Altern Ther Health Med. 2024 Nov;30(11):40-43.
Obstructive Sleep Apnea-Hypopnea Syndrome (OSAHS) and Laryngopharyngeal Reflux Disease (LPRD) are interrelated medical conditions affecting the respiratory system. This article aimed to investigate the potential correlation between the two.

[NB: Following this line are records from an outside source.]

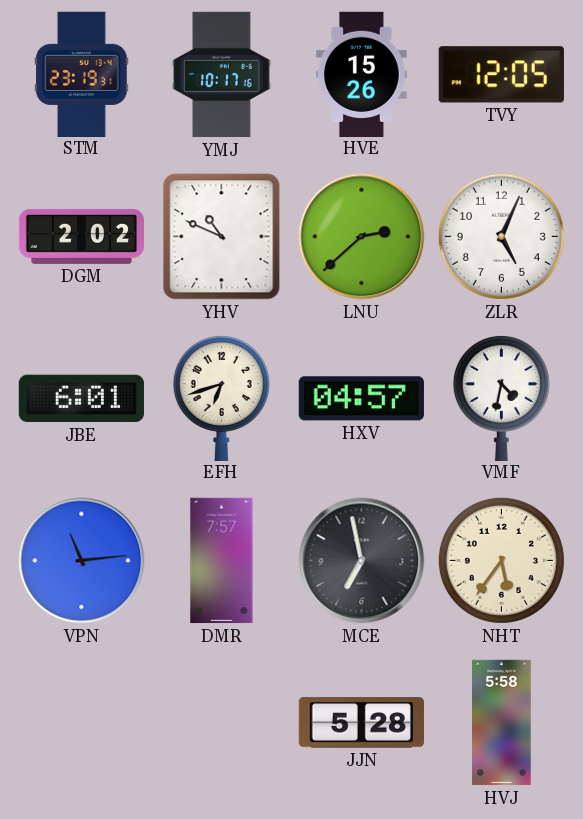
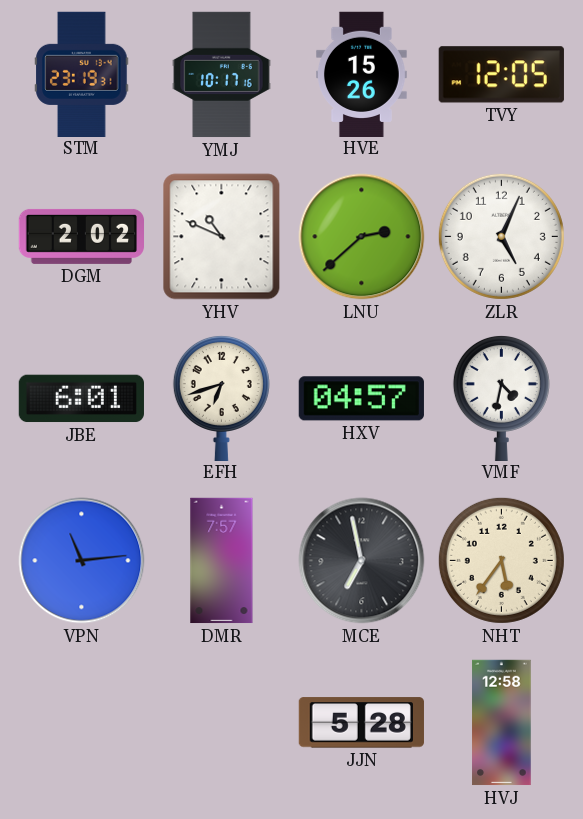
HVJ: 5:58 -> 12:58
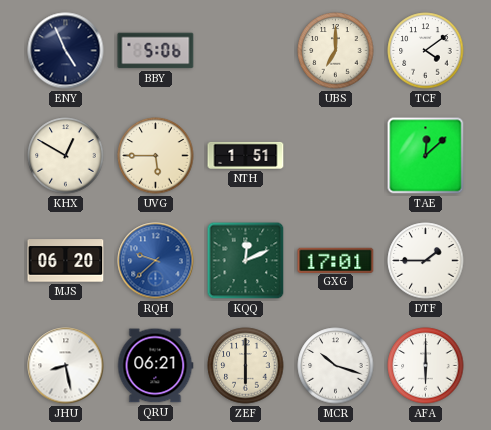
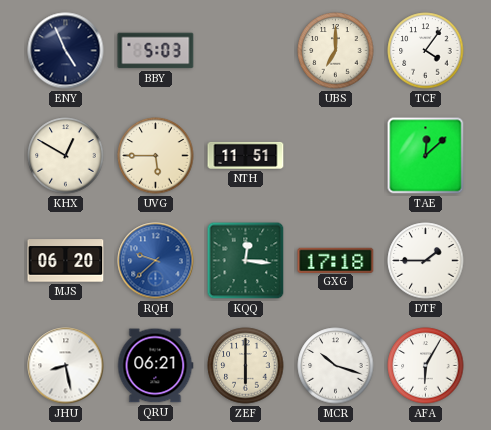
BBY: 5:06 -> 5:03
TCF: 4:09 -> 4:06
NTH: 1:51 -> 11:51
KQQ: 12:11 -> 12:16
GXG: 17:01 -> 17:18
AFA: 6:00 -> 6:05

This cross-sectional study was carried out on a total of 52 participants diagnosed with both OSAHS and LPRD. Clinical data of baseline demographics of year, sex, BMI, including clinical indicators such as AHI (Apnea Hypopnea Index), OSAHS severity grading, RFS (Reflux Finding Score), RSI (Reflux Symptom Index), and 24-hour pH level were collected. Statistical analysis was then conducted to evaluate the correlation between OSAHS and LPRD.
Among the 52 patients, the the average age was 43.3±11.6 years with a mean 24.7±2.9 kg/m2 BMI level. The mean duration of OSAHS was 4.1±1.7 years with mean 38.7±12 AHI scores and 30.8% mild OSAHS, 51.9% moderate OSAHS, and 17.3% severe OSAHS. Mean LPRD duration was 3.2±1.5 years with a mean 15.9±4.9 RFS score, mean 28.0±6.8 RSI score, and mean 3.9±0.8 24-hour pH level. There was a strong positive correlation between AHI scores and both the RFS score (r>0.9, P < .01) and RSI score (r>0.9, P < .01). While a strong negative correlation between AHI scores and 24-hour pH level was observed (r < -0.8, P < .01). And there was a strong positive correlation between OSAHS severity levels and both the RSF score (r>0.8, P < .01) and RSI score (r>0.79, P < .01). While a significant negative correlation between OSAHS severity and 24-hour pH level was detected (r < -0.7, P < .01).
The findings of this cross-sectional study demonstrate a strong positive correlation between the severity of OSAHS, as indicated by AHI scores, and the severity of LPRD, as measured by RFS and RSI scores. A negative correlation was also observed between AHI scores and 24-hour pH level, indicating a connection between these two medical conditions.
阻塞性睡眠呼吸暂停低通气综合征(OSAHS)和喉咽反流病(LPRD)是相互关联的影响呼吸系统的医学病症。本文旨在探讨这两种病症之间的潜在关联。
本研究采用横断面研究方法,共纳入 52 名同时诊断为 OSAHS 和 LPRD 的患者。收集患者的基本人口统计学数据(年龄、性别、BMI),包括临床指标,如呼吸暂停低通气指数(AHI)、OSAHS 严重程度分级、反流发现评分(RFS)、反流症状指数(RSI)和 24 小时 pH 值。然后进行统计学分析,以评估 OSAHS 和 LPRD 之间的相关性。
52 名患者的平均年龄为 43.3±11.6 岁,平均 BMI 为 24.7±2.9kg/m2。OSAHS 的平均病程为 4.1±1.7 年,平均 AHI 评分为 38.7±12,轻度 OSAHS 占 30.8%,中度 OSAHS 占 51.9%,重度 OSAHS 占 17.3%。LPRD 的平均病程为 3.2±1.5 年,平均 RFS 评分为 15.9±4.9,平均 RSI 评分为 28.0±6.8,平均 24 小时 pH 值为 3.9±0.8。AHI 评分与 RFS 评分(r>0.9,P<0.01)和 RSI 评分(r>0.9,P<0.01)之间呈强正相关。而 AHI 评分与 24 小时 pH 值之间呈强负相关(r<-0.8,P<0.01)。OSAHS 严重程度与 RSF 评分(r>0.8,P<0.01)和 RSI 评分(r>0.79,P<0.01)之间呈强正相关。而 OSAHS 严重程度与 24 小时 pH 值之间呈显著负相关(r<-0.7,P<0.01)。
本横断面研究结果表明,OSAHS 的严重程度与 LPRD 的严重程度之间存在很强的正相关,这种相关性由 AHI 评分来衡量,同时,AHI 评分与 24 小时 pH 值之间呈负相关,这表明这两种病症之间存在关联。